Last week Apple announced a new function in iOS that will scan photos in order to detect images containing Child Sexual Abuse Material (CSAM). This post attempts to provide an overview of the functionality Apple has built and answer some questions about what it can and cannot do.

Overview #

The basic idea behind the system is to detect images on the device that match known CSAM images. What this means is that Apple has a database of hashes of CSAM images [Update: this originally said images, but actually Apple only needs the hashes and their writeup suggests they don't have the images.] provided by the National Center for Missing and Exploited Children (NCMEC, pronounced "nick-meck") and is trying to detect whether the images on the device are in that database. Although the system uses machine learning (ML), it is being used to account for small changes in the images (e.g., were they cropped, or compressed slightly differently, etc.) not to generically detect whether an unknown image is CSAM. If, for instance, someone sends or receives a CSAM image that is not already known to NCMEC, then this system will not detect it.

Although the scanning happens on the device, it is currently limited to photos which are being uploaded to iCloud. This is actually a little puzzling because, as EFF notes, photos on iCloud are not end-to-end encrypted[1] and therefore Apple could scan the photos on the server side, though it apparently does not do so. One possible theory here is that Apple is intending to introduce end-to-end encryption of iCloud data and wants to have an answer to how they are going to address CSAM for that data. It's important to realize that there's nothing in the system that prevents Apple from scanning photos that never leave the device; they've just chosen not to do so (see below for details). However you don't have to be sharing photos with anyone; just backing up photos to iCloud is enough to initiate the scanning process.

Design Objectives #

Here is what Apple describes as the privacy and security guarantees of the system (I've added some numbers to make it easier to follow).
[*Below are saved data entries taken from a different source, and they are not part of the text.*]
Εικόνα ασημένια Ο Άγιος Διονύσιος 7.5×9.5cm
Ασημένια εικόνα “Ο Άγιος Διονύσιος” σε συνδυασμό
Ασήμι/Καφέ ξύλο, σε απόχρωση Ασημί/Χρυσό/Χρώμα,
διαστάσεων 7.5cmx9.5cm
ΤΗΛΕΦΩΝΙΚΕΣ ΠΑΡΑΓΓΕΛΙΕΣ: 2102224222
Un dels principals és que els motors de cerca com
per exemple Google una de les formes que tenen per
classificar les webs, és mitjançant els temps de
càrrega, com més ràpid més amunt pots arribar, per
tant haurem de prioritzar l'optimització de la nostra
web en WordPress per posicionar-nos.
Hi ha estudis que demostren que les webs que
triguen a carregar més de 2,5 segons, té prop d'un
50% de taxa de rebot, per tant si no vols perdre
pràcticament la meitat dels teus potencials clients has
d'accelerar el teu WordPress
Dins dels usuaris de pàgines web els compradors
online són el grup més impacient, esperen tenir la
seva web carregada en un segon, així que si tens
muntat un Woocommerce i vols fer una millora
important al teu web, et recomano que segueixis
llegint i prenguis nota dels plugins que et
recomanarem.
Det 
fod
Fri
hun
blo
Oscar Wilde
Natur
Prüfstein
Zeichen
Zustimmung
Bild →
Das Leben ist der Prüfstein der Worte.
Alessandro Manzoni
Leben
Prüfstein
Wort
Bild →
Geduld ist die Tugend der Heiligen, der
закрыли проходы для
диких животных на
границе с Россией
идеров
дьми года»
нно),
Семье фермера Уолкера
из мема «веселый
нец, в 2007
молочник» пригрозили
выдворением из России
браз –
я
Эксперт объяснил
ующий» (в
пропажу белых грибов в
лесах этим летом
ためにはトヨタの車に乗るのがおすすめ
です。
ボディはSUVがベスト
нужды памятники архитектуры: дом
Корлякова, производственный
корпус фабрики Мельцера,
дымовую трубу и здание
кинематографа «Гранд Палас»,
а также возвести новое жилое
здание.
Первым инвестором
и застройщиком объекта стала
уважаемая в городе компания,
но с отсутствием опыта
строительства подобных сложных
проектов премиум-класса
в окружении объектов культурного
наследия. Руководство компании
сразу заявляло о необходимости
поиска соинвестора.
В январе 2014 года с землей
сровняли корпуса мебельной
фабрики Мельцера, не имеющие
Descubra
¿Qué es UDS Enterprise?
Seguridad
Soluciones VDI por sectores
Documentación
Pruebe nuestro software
  1. Apple does not learn anything about images that do not match the known CSAM database.
  2. Apple can’t access metadata or visual derivatives for matched CSAM images until a threshold of matches is exceeded for an iCloud Photos account.
  3. The risk of the system incorrectly flagging an account is extremely low. In addition, Apple manually reviews all reports made to NCMEC to ensure reporting accuracy.
  4. Users can’t access or view the database of known CSAM images.
  5. Users can’t identify which images were flagged as CSAM by the system.
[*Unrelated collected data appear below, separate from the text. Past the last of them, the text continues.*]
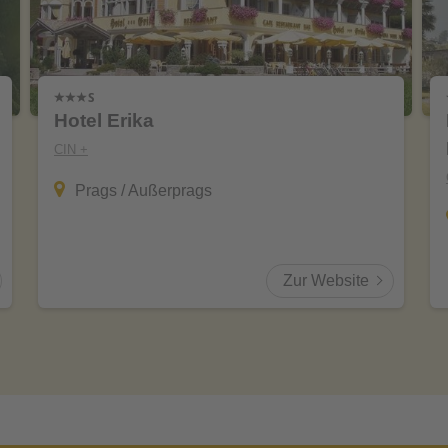
Hotel Erika
CIN +
Prags / Außerprags
Zur Website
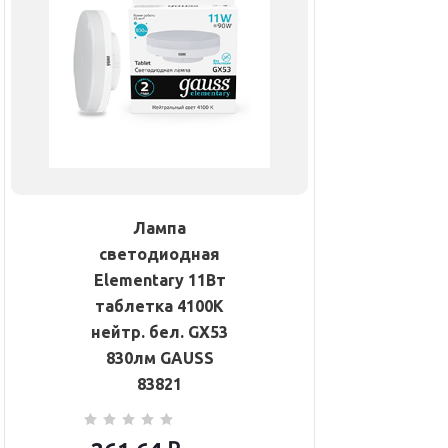
Лампа
светодиодная
Elementary 11Вт
таблетка 4100К
нейтр. бел. GX53
830лм GAUSS
83821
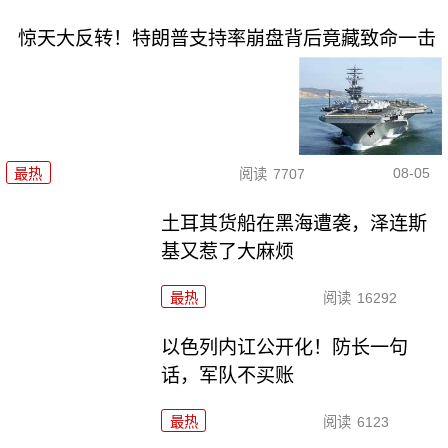
惊天大反转！特朗普支持率崩盘背后竟藏致命一击
08-05
最热
阅读
7707
土耳其货船在黑海遭袭，泽连斯
基又惹了大麻烦
最热
阅读
16292
以色列内讧公开化！防长一句
话，军队不买账
最热
阅读
6123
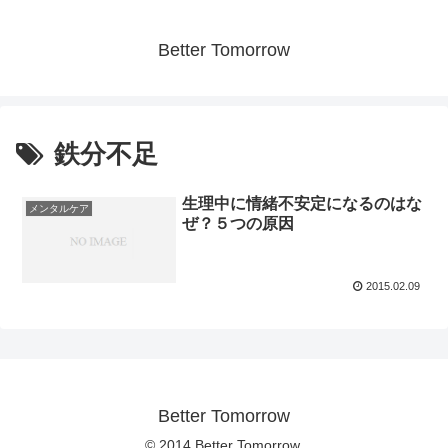
Better Tomorrow
鉄分不足
生理中に情緒不安定になるのはな
メンタルケア
ぜ？５つの原因
2015.02.09
Better Tomorrow
© 2014 Better Tomorrow.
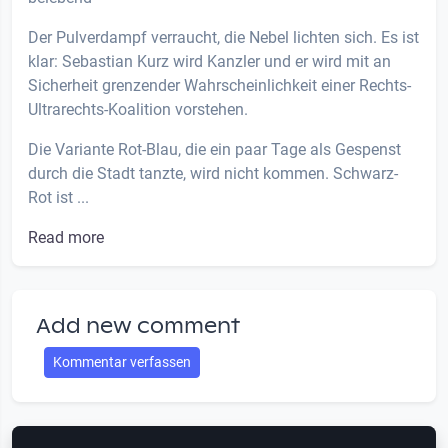
Der Pulverdampf verraucht, die Nebel lichten sich. Es ist
klar: Sebastian Kurz wird Kanzler und er wird mit an
Sicherheit grenzender Wahrscheinlichkeit einer Rechts-
Ultrarechts-Koalition vorstehen.
Die Variante Rot-Blau, die ein paar Tage als Gespenst
durch die Stadt tanzte, wird nicht kommen. Schwarz-
Rot ist ...
Read more
Add new comment
Kommentar verfassen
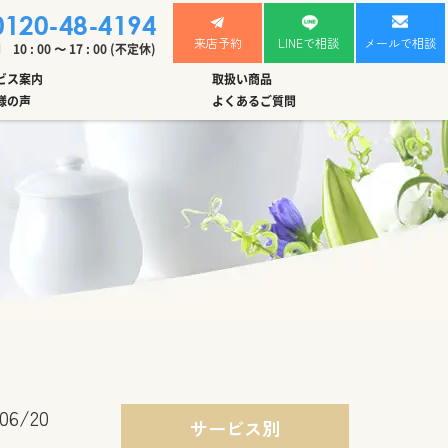
0120-48-4194
来店予約
LINEで相談
メールで相談
0 : 00 〜 17 : 00 (不定休)
ビス案内
取扱い商品
様の声
よくあるご質問
06/20
サービス別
These all seem pretty obvious, especially (1) and (3): nobody wants Apple learning about all the images on your phone or to get inaccurately accused of having CSAM.

(4) and (5) deserve a closer look. Obviously Apple doesn't want to actually send a database of CSAM images to the client, but the database actually contains image hashes which probably don't really let you reconstruct the image.[2] Rather, the main reason for (4) and (5) is to prevent people from learning which hashes are in the database because then they could avoid sharing those images or potentially perturb the images until they had a different hash. It would also allow an attacker to cause trouble for others by sending them innocuous images that match the hash, thus causing false positives that get them investigated.

System Description #

The system uses some quite fancy cryptography but I'll attempt to provide an overview that doesn't require that much cryptographic knowledge. As a disclaimer, I've read the paper and think I mostly understand it, but I haven't studied the proofs and even though it was designed by some well-known people, the system was just released and thus hasn't been widely analyzed, so there's of course some chance there's a mistake.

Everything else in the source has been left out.